What the exercise asks –
Search the material for the string "Shopping", then show every line where it turns up.

===== Given records

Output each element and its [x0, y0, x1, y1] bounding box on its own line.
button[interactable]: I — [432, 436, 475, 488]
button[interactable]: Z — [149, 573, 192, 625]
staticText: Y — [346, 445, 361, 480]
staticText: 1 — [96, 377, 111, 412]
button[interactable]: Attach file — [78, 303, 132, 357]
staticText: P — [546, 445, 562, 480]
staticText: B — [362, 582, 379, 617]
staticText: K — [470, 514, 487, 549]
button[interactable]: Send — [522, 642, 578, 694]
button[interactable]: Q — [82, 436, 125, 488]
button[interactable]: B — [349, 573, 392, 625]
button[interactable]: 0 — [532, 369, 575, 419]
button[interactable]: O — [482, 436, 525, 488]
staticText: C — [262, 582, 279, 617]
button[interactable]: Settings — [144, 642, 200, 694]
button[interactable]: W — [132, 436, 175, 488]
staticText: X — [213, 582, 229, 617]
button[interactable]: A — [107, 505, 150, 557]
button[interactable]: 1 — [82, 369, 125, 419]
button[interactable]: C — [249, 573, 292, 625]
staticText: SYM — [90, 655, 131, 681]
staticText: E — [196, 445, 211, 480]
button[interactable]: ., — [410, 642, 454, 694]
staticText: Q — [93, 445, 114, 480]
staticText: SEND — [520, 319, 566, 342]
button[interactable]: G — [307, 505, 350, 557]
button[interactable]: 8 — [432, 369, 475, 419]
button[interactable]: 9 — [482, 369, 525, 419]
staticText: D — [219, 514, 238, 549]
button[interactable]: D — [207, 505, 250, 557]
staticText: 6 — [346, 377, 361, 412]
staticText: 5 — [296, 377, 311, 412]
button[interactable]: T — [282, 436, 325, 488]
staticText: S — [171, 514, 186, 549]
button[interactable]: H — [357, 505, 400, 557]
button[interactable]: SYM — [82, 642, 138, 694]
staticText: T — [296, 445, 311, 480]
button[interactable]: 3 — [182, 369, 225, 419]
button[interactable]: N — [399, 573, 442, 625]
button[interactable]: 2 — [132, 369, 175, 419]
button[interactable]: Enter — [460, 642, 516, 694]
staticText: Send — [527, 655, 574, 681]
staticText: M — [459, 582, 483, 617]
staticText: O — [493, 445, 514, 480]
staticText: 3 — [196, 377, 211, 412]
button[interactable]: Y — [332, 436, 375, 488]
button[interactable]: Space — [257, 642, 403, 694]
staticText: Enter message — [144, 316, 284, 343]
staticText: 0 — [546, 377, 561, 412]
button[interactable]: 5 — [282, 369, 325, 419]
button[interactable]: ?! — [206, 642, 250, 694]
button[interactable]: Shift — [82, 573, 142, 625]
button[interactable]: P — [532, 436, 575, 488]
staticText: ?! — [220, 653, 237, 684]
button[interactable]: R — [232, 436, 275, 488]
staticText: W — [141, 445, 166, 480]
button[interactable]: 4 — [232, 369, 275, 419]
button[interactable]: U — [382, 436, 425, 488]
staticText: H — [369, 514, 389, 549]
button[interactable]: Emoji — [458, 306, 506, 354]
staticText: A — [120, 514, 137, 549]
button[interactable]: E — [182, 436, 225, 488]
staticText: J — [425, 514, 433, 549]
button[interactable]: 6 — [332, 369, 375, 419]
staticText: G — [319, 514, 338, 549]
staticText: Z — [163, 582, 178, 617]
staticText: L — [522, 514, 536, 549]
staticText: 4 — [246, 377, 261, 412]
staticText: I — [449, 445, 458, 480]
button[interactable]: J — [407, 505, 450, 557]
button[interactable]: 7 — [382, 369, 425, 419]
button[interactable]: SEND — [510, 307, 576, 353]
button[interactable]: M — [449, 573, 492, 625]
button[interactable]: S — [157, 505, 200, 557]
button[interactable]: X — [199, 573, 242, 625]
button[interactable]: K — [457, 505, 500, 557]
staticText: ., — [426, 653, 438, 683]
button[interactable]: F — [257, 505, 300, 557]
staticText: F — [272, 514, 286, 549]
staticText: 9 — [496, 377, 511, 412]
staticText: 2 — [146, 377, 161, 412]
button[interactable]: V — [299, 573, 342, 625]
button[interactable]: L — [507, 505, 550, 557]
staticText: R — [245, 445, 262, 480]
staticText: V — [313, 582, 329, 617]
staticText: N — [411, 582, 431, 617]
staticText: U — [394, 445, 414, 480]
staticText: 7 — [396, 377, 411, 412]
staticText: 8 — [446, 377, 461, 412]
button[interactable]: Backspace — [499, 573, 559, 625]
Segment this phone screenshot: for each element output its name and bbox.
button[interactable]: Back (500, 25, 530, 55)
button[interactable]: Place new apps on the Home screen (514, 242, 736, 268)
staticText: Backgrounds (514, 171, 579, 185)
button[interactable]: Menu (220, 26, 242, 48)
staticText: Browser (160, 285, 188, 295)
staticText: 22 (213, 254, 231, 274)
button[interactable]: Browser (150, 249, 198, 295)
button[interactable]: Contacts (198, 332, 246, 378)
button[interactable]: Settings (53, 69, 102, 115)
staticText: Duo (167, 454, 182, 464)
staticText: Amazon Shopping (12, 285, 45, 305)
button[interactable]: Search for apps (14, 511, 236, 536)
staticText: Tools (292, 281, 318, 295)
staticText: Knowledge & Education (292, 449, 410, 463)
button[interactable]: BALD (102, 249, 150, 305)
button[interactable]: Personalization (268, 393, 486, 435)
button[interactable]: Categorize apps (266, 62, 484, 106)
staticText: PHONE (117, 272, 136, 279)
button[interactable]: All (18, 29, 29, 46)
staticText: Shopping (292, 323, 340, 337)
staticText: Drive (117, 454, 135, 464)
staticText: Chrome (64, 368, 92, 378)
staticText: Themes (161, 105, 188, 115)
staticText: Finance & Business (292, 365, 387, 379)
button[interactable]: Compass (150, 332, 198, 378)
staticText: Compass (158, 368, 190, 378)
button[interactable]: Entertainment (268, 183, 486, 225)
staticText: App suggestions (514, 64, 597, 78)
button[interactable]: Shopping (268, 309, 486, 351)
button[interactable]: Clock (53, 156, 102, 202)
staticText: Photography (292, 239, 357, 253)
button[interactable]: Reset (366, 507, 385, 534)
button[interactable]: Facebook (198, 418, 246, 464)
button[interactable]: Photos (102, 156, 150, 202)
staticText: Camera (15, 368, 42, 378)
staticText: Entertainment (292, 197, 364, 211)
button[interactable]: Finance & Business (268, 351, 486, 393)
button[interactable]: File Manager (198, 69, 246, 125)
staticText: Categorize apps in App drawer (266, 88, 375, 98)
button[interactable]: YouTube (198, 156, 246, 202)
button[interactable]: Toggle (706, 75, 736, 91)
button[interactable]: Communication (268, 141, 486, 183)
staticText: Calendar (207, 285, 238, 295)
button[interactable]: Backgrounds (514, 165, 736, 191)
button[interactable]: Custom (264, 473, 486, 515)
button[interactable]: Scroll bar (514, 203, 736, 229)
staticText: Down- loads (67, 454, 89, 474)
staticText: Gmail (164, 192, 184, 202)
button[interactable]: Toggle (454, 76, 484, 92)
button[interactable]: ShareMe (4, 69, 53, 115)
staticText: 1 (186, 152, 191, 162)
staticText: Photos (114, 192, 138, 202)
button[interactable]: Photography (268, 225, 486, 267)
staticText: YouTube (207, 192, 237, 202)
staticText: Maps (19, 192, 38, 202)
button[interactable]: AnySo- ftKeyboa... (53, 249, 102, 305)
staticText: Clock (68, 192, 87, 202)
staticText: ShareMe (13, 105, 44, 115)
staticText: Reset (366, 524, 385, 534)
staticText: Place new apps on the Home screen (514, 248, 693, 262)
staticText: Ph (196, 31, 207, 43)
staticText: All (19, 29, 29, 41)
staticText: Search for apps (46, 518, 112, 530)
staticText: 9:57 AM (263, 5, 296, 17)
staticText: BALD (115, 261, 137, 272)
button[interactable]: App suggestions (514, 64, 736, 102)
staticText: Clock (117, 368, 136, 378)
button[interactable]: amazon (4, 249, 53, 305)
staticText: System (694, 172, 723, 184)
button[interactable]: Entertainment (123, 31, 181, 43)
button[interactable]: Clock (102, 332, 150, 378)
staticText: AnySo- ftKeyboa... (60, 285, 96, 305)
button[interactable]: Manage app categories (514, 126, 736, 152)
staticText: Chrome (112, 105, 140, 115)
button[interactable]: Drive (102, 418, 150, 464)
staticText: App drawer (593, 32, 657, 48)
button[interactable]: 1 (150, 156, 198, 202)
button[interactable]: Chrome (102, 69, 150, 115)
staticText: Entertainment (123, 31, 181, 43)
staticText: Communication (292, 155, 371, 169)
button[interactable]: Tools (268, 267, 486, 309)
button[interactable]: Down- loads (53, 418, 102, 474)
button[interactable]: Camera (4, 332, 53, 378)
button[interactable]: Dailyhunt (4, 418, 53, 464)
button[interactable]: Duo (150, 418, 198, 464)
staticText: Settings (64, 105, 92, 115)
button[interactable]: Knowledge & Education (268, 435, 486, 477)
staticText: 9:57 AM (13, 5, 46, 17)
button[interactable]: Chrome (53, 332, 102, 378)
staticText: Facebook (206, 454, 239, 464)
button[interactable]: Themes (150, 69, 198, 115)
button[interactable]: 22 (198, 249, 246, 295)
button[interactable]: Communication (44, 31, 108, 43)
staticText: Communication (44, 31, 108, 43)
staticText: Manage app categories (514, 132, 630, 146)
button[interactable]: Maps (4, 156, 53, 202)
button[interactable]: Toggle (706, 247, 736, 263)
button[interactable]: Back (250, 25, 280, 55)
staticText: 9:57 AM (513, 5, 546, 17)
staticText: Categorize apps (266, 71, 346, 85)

==========

Your solution –
staticText: Amazon Shopping (12, 285, 45, 305)
staticText: Shopping (292, 323, 340, 337)
button[interactable]: Shopping (268, 309, 486, 351)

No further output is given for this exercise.